La confidence est à double tranchant. Malgré sa rude solitude dans le château de Cabriès, Edgar Mélik estime qu’il a conjuré la folie qui hante la figure de l’artiste moderne. La hantise de la folie, il l’avait aussi associée, par sa peinture, à Van Gogh. En 1959, à la Librairie-galerie « La Source », à Aix-en-Provence, Mélik a réalisé une de ses plus belles expositions, autour de la figure de Van Gogh. A ce jour, les 27 tableaux exposés ne sont plus connus, sauf deux, et encore par des photos de presse. Il reste surtout l’article élogieux écrit par André Alauzen (Le Provençal, Chronique des Arts, 29 octobre 1959 ; Archives du Musée Mélik, Château de Cabriès). Un tableau évoquait la folie de Van Gogh :
« Le petit numéro 3, non-représentationnel au premier abord, recrée la folle atmosphère des crises d’épilepsie larvée qui étreignaient le pauvre Vincent » (Alauzen).
La folie de Van Gogh (1853-1890) était devenue un enjeu littéraire aussi présent que la folie de Nietzsche.  Georges Bataille publie en 1930 « La mutilation sacrificielle et l’oreille coupée de Van Gogh » (revue Documents), puis en 1937 « Van Gogh Prométhée » (revue Verve, décembre 1937).   Mais la folie de Van Gogh est surtout au centre de l’œuvre d’Antonin Artaud (1896-1948). Mélik a-t-il lu Le suicidé de la société (1947), dont la renommée a été immédiate ? Etait-il à Paris en juillet 1947 pour voir à la Galerie Pierre Loeb les dessins d’Artaud qui étaient autant de tentatives pour réunifier une identité menacée de dislocation par la folie ? (Mélik était à Paris à l’été 47, puisque c’est en redescendant à Marseille qu’il visita l’exposition d’art contemporain d’Avignon, juillet-septembre 1947). Un autoportrait d’Artaud est singulièrement troublant :
« Une large entaille verticale sillonne son front et le fend, puis se brise. Le visage d’Artaud semble disjoint, ou résulte plutôt d’un accolement de deux éléments de visage. La partie gauche du visage exprime une face morte (l’œil mi-clos, livide), dont les os du crâne  émergent. De l’autre on voit un visage plein de vitalité, par la force de la courbe de la joue, par la force de l’œil grand ouvert et extrêmement bien détaillée, jusqu’au reflet dans l’iris. L’artiste a forcé l’unité du portrait sans dissimuler la fêlure qui caractérise le visage.», Sébastien Dufay, « Retrouver la Face : étude du visage dans les dessins d’Antonin Artaud et Alberto Giacometti », 2010 (OpenEdition Books).

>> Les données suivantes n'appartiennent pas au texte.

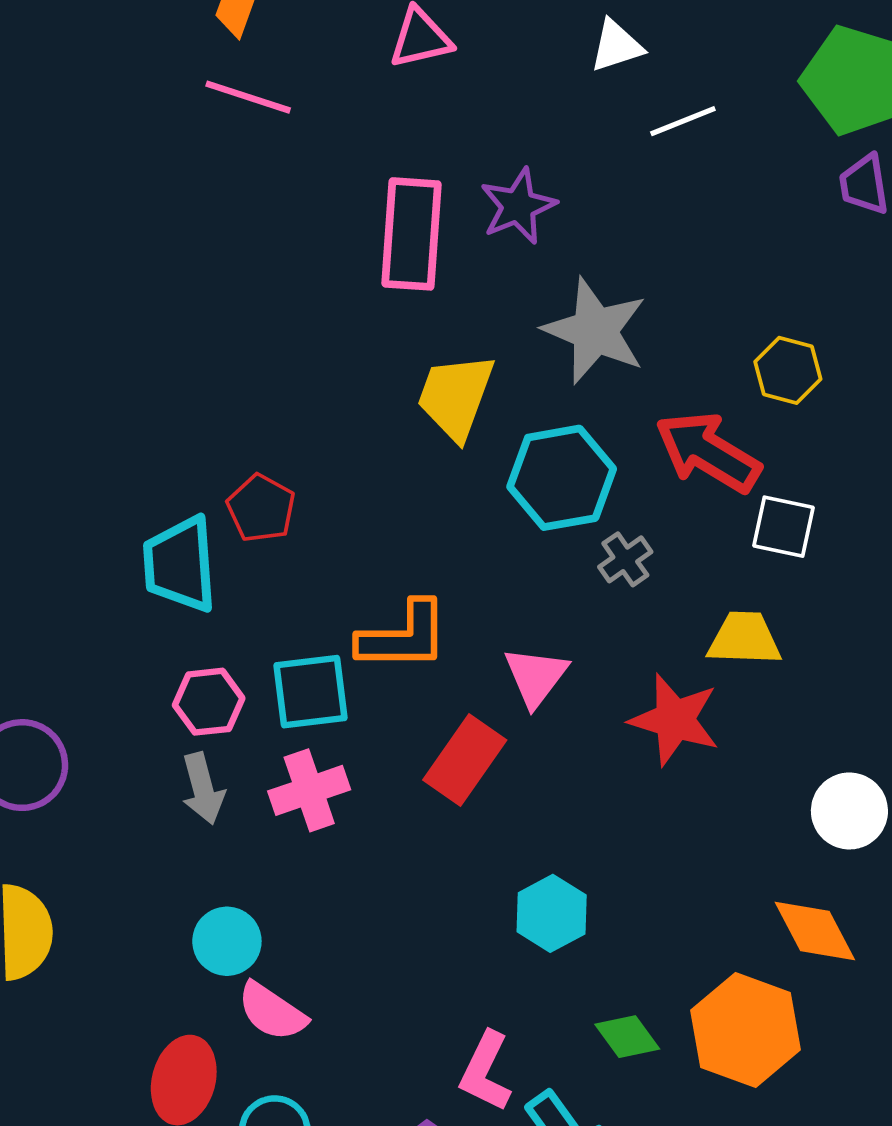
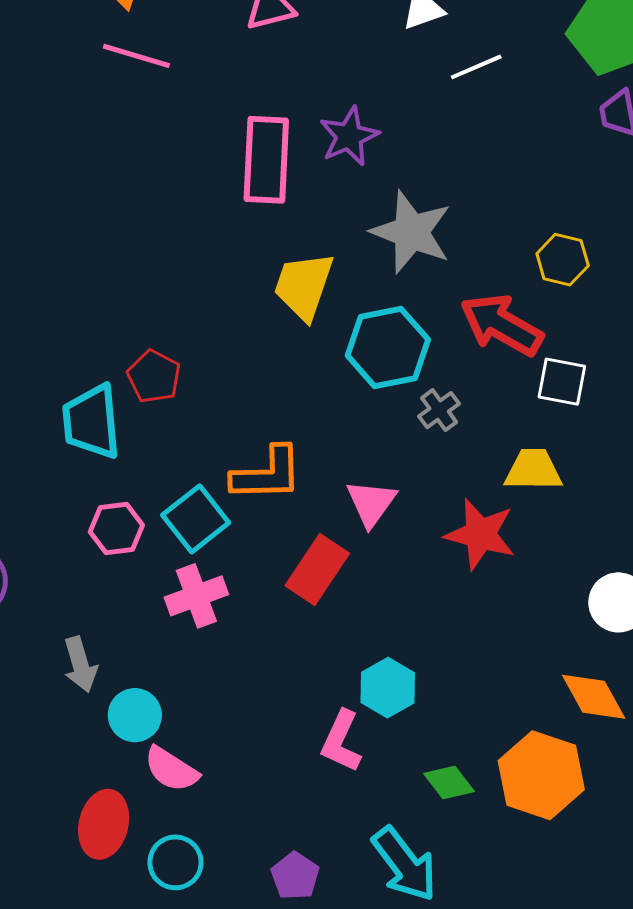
cyan square: (311, 692) -> (196, 519), turned -30
gray arrow: (203, 789) -> (80, 664), moved
pink L-shape: (486, 1072) -> (341, 741), moved

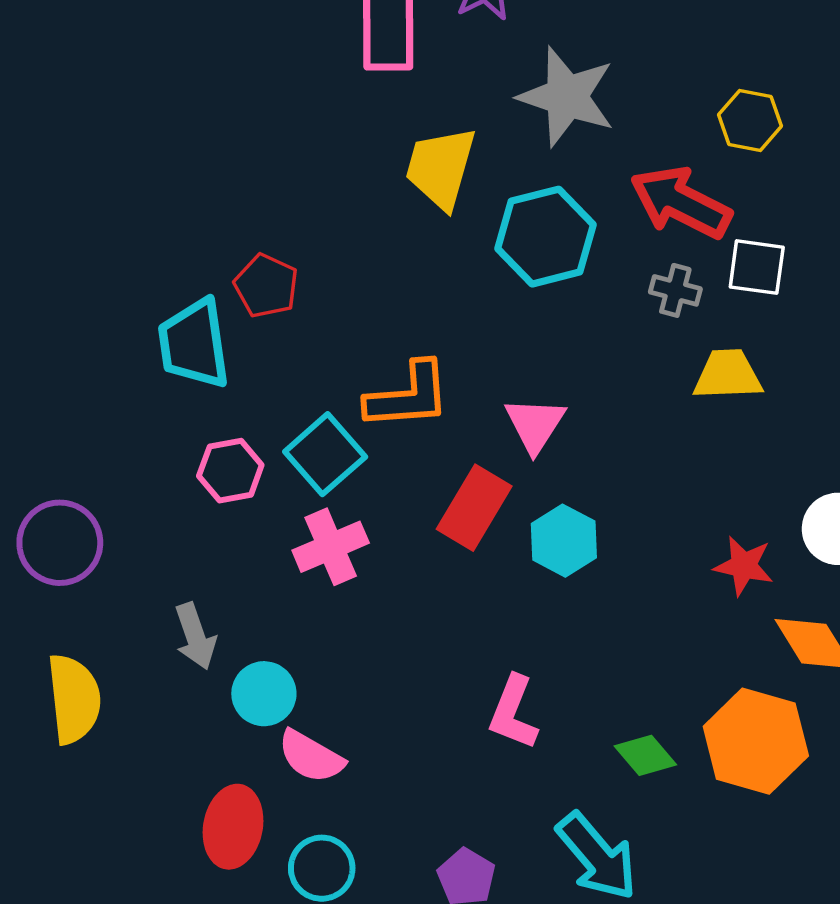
gray cross: (439, 410) -> (675, 290), moved, turned -36
red star: (480, 534) -> (744, 566), moved, size x0.7
cyan hexagon: (388, 688) -> (564, 541), moved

A. Artaud, autoportrait, 1946
 Edgar Mélik, autoportrait, 1955
 
 
Très curieusement un Autoportrait d’Edgar Mélik est impressionnant pour la même entaille qui descend jusqu’au menton, avec deux faces plastiquement opposées. La face morte, pareillement à gauche du tableau, entièrement livide, une oreille sans vie, avec un œil mi-clos et sans expression. La face vivante, à l’œil grand ouvert d’un regard intense, la ligne de la joue bleue est saillante, l’oreille rose. La position des mains fermement croisées signale la volonté de maintenir l’unification menacée du sujet mental. Le parallélisme entre le dessin d’Artaud et le tableau de Mélik est si évident qu’on peut penser que la même expérience psychiatrique est à l’œuvre. Comment expliquer l’identification des deux faces, car il est peu probable que Mélik se soit inspiré du dessin d’Artaud pour son Autoportrait ? La médecine pourrait-elle expliquer que l’expression symbolique de la vitalité passe par le côté droit dans le cas d’une menace de dislocation de la personnalité ?                             
 
 
 Edgar Mélik, tête en flammes

 Edgar Mélik, tête volant en éclats
 

Chacun de ces tableaux de Mélik n’est-il pas une « forme-épreuve »  (G. Didi-Huberman) - épreuve déchirant la forme de la Figure encore humaine et méconnaissable (de la face fendue mi-vivante, mi-morte; des os du crâne devenus visibles pour voler en éclat; de la peau déchirée par le tourbillon des formes colorées) ?
 

1 commentaire:

  1. "ET SOUVENT LA FOLIE N'EST QU'UN MASQUE
    QUI CACHE UN SAVOIR TROP FATAL"

    F.W NIETZSCHE.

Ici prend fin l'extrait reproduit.